──────── Available data ────────

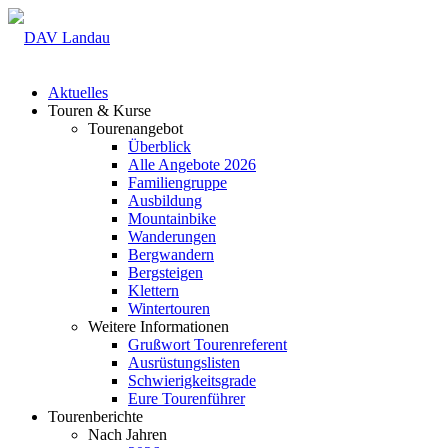
Aktuelles
Touren & Kurse
Tourenangebot
Überblick
Alle Angebote 2026
Familiengruppe
Ausbildung
Mountainbike
Wanderungen
Bergwandern
Bergsteigen
Klettern
Wintertouren
Weitere Informationen
Grußwort Tourenreferent
Ausrüstungslisten
Schwierigkeitsgrade
Eure Tourenführer
Tourenberichte
Nach Jahren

────────

◆ What to do:
The whole listing above must be set down again exactly, but without its images.

◆ Answer:
Aktuelles
Touren & Kurse
Tourenangebot
Überblick
Alle Angebote 2026
Familiengruppe
Ausbildung
Mountainbike
Wanderungen
Bergwandern
Bergsteigen
Klettern
Wintertouren
Weitere Informationen
Grußwort Tourenreferent
Ausrüstungslisten
Schwierigkeitsgrade
Eure Tourenführer
Tourenberichte
Nach Jahren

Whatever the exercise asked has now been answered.